Excerpted data:
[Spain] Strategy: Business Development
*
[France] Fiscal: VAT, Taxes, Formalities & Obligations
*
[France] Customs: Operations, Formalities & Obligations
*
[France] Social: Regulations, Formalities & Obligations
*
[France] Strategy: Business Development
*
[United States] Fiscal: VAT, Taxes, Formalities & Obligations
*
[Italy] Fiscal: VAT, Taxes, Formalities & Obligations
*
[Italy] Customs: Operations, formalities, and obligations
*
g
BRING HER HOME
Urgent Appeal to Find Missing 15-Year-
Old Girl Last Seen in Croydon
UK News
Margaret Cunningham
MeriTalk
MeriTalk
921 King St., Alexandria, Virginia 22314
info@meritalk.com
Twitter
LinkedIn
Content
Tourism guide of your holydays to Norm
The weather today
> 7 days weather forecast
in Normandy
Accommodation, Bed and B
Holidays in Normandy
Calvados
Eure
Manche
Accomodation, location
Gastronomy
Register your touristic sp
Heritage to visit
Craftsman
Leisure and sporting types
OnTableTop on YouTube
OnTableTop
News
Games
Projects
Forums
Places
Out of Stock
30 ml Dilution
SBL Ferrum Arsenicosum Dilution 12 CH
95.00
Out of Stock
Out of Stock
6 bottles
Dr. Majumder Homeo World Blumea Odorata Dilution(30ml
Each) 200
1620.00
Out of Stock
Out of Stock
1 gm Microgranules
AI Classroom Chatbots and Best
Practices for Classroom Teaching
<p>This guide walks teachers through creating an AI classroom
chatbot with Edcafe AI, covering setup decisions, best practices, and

* * *

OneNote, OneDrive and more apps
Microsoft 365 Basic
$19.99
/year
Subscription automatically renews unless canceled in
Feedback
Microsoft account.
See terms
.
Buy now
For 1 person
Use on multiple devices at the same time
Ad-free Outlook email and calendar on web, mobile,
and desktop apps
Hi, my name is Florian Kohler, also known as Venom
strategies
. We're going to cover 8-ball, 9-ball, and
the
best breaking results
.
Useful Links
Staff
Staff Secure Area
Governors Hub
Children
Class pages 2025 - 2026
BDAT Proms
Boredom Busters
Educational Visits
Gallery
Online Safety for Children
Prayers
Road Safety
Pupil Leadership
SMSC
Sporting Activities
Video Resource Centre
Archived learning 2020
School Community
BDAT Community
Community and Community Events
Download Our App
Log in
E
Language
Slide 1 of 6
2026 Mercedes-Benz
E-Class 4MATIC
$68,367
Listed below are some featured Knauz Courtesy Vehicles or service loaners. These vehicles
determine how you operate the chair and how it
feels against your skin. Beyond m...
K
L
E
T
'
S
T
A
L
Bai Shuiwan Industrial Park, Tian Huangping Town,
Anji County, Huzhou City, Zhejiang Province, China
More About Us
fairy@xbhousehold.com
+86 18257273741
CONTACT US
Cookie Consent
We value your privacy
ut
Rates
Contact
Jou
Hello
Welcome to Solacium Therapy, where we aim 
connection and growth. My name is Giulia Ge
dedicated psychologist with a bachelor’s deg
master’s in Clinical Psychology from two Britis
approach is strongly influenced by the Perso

* * *

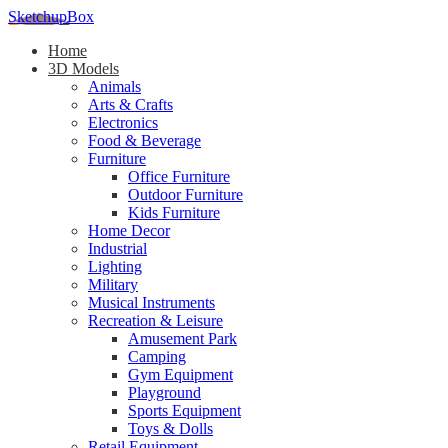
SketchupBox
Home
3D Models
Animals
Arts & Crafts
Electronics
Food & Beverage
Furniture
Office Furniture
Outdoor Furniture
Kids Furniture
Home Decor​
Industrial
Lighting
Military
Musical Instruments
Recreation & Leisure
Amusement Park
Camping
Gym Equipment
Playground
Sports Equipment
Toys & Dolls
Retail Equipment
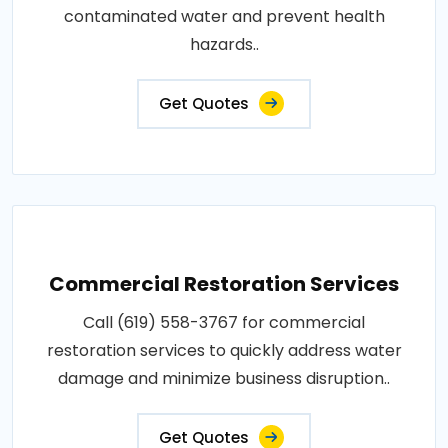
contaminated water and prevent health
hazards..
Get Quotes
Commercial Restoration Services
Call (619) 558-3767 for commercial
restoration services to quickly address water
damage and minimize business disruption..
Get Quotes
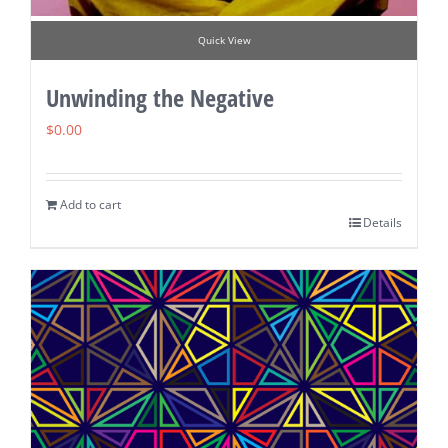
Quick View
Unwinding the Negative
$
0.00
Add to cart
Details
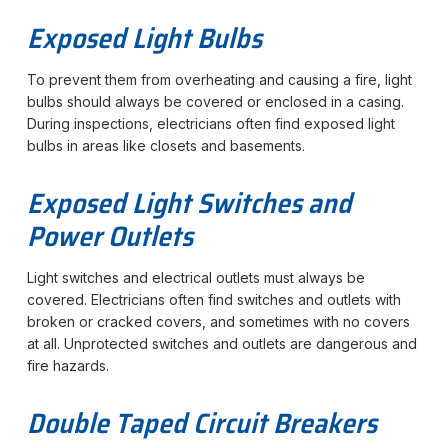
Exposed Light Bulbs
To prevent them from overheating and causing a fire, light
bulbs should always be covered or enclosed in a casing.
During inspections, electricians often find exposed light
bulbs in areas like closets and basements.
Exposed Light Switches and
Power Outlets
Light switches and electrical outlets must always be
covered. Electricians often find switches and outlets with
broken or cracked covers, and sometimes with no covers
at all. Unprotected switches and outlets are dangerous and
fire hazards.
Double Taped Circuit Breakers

Work instructions: Would you give again, exactly, the lines in the data above that run from the line containing "contaminated water and prevent health" to the line containing "Double Taped Circuit Breakers"? Include both ends and no pictures.

Answer space:
contaminated water and prevent health
hazards..
Get Quotes
Commercial Restoration Services
Call (619) 558-3767 for commercial
restoration services to quickly address water
damage and minimize business disruption..
Get Quotes
Quick View
Unwinding the Negative
$
0.00
Add to cart
Details
Exposed Light Bulbs
To prevent them from overheating and causing a fire, light
bulbs should always be covered or enclosed in a casing.
During inspections, electricians often find exposed light
bulbs in areas like closets and basements.
Exposed Light Switches and
Power Outlets
Light switches and electrical outlets must always be
covered. Electricians often find switches and outlets with
broken or cracked covers, and sometimes with no covers
at all. Unprotected switches and outlets are dangerous and
fire hazards.
Double Taped Circuit Breakers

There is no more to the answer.